The present reality for women is one in which they are treated as sub humans, less than, not enough. It is evident in politics, music and film. If we are to change this, we must raise a new generation of feminists, who believe in the equality of the sexes.
Chimamanda Ngozi Adichie, author and feminist has just published a 15 step guide in the form of a letter, on how to raise a feminist child. The 9,000-word Facebook post was addressed to Ijeawele, a friend who has birthed a daughter named Chizalum Adaora.
Chimamanda is a power house in the fight for women rights. Her TEDxEuston talk turned book We Should All Be Feminists was featured in Beyonce’s Flawless, and served as inspiration for new Dior designer, Maria Grazia Chiuri.
It is a particularly difficult time to identify as female. In Nigeria, there is a president who believes his wife belongs in the kitchen. In America, the republican candidate, Donald Trump brags about his predatory behavior and views towards women. While the world seems to be regressing,
Chimamanda’s message reminds women everywhere that they are full complete human beings, whole and capable of standing on their own. Not as daughters or mothers or sisters but as human beings.
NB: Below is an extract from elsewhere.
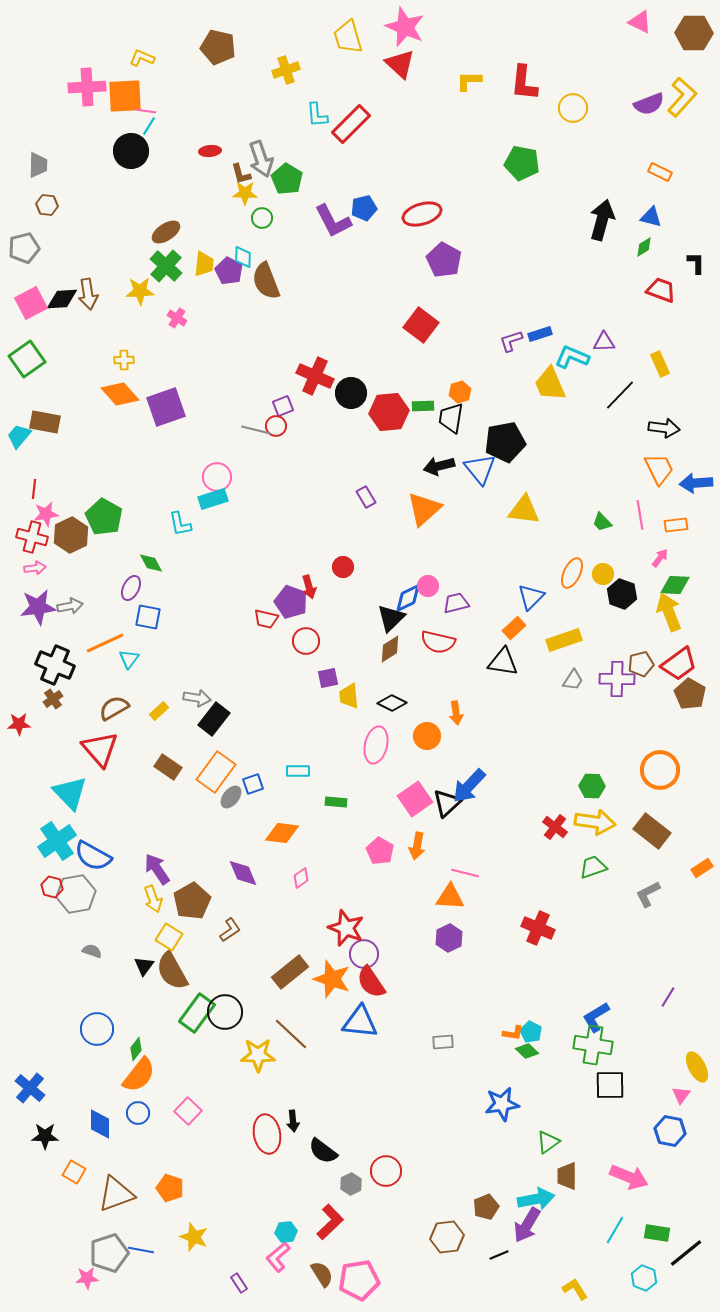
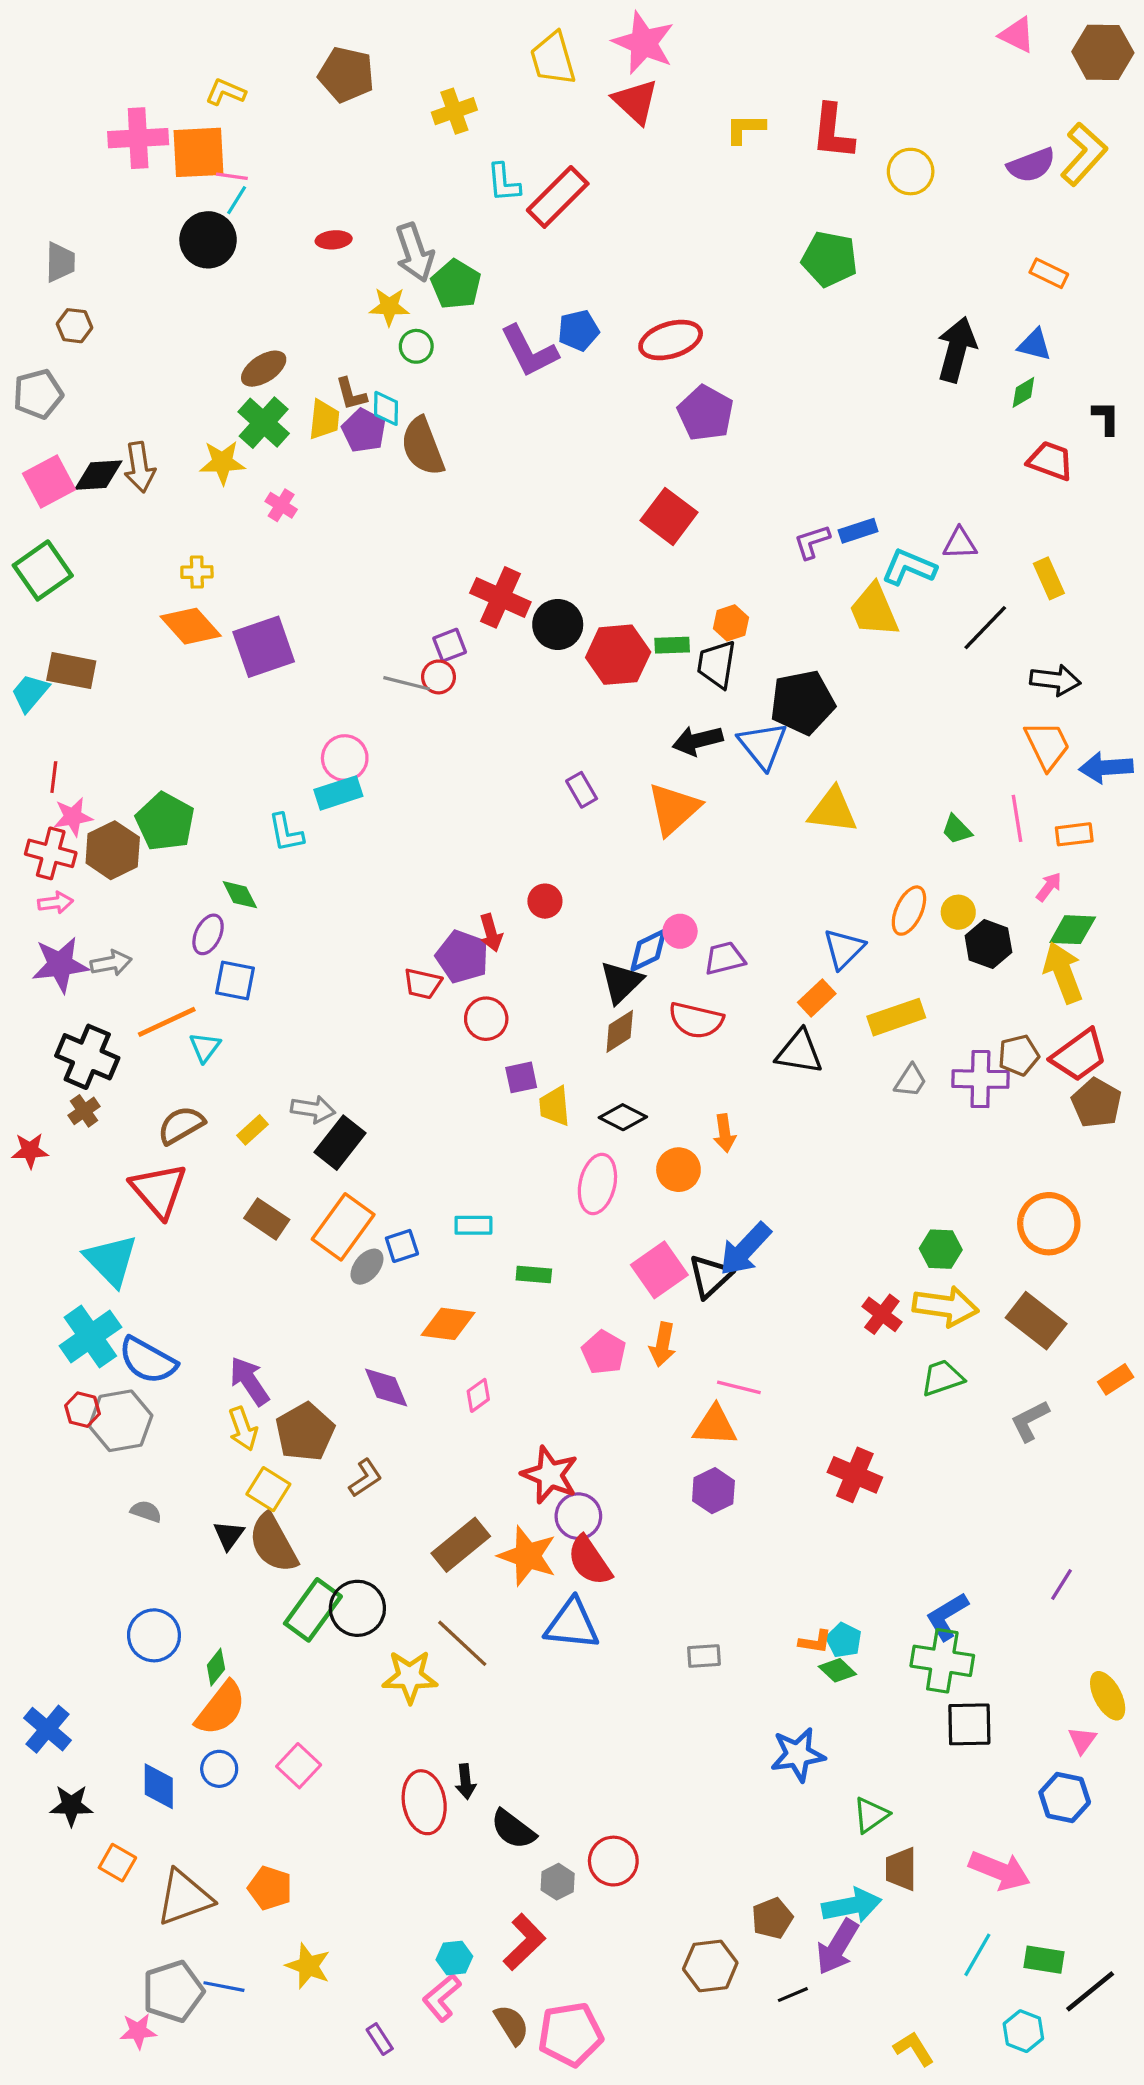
brown L-shape: (241, 174) -> (351, 394), moved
“I matter. I matter equally. Not ‘if only.’ Not ‘as long as.’ I matter equally. Full stop.” reads Chimamanda’s letter.
Chimamanda’s message reminds women everywhere that they are full complete human beings. whole and capable of standing on their own. Not as daughters or mothers or sisters but as human beings.
Here’s an abridged version of the suggestions Chimamanda shared with her friend on raising a feminist child.
- Be a full person. Motherhood is a glorious gift, but do not define yourself solely by motherhood. Be a full person. Your child will benefit from that.
- Do it together. Remember in primary school we learnt that a verb was a ‘doing’ word? Well, a father is as much a verb as a mother. Chudi (the child’s father) should do everything that biology allows – which is everything but breastfeeding.
- Teach her that ‘gender roles’ is absolute nonsense. Do not ever tell her that she should do or not do something “because you are a girl.”
- Beware the danger of what I call Feminism Lite. It is the idea of conditional female equality. Reject this entirely. It is a hollow, appeasing, and bankrupt idea. Being a feminist is like being pregnant. You either are or you are not. You either believe in the full equality of women, or you do not.
- Teach Chizalum to read. Teach her to love books. The best way is by casual example. If she sees you reading, she will understand that reading is valuable. If she were not to go to school, and merely just read books, she would arguably become more knowledgeable than a conventionally educated child.
- 6. Teach her to question language. Language is the repository of our prejudices, our beliefs, our assumptions. But to teach her that, you will have to question your own language.
- Never speak of marriage as an achievement. Find ways to make clear to her that marriage is not an achievement nor is it what she should aspire to.
Teach her that ‘gender roles’ is absolute nonsense. Do not ever tell her that she should do or not do something “because you are a girl.”
- Teach her to reject likeability. Her job is not to make herself likeable, her job is to be her full self, a self that is honest and aware of the equal humanity of other people.
- Give Chizalum a sense of identity. It matters. Be deliberate about it. Let her grow up to think of herself as, among other things, a proud Igbo Woman.
- Be deliberate about how you engage with her and her appearance.
Encourage her participation in sports. Teach her to be physically active. Take walks with her. Swim. Run. Play tennis. Football. Table tennis. All kinds of sports. Any kind of sports. I think this is important not only because of the obvious health benefits but because it can help with all the body-image insecurities that the world thrusts on girls
- Teach her to question our culture’s selective use of biology as ‘reasons’ for social norms.
- Talk to her about sex and start early. It will probably be a bit awkward but it is necessary.
- Romance will happen so be on board.
- In teaching her about oppression, be careful not to turn the oppressed into saints. Saintliness is not a pre-requisite for dignity. People who are unkind and dishonest are still human, and still deserve dignity.
- Teach her about difference. Make difference ordinary. Make difference normal. Teach her not to attach value to difference. And the reason for this is not to be fair or to be nice but merely to be human and practical. Because difference is the reality of our world. And by teaching her about difference, you are equipping her to survive in a diverse world.
Isn’t this everything we wish our mothers had told us or done for us while growing up?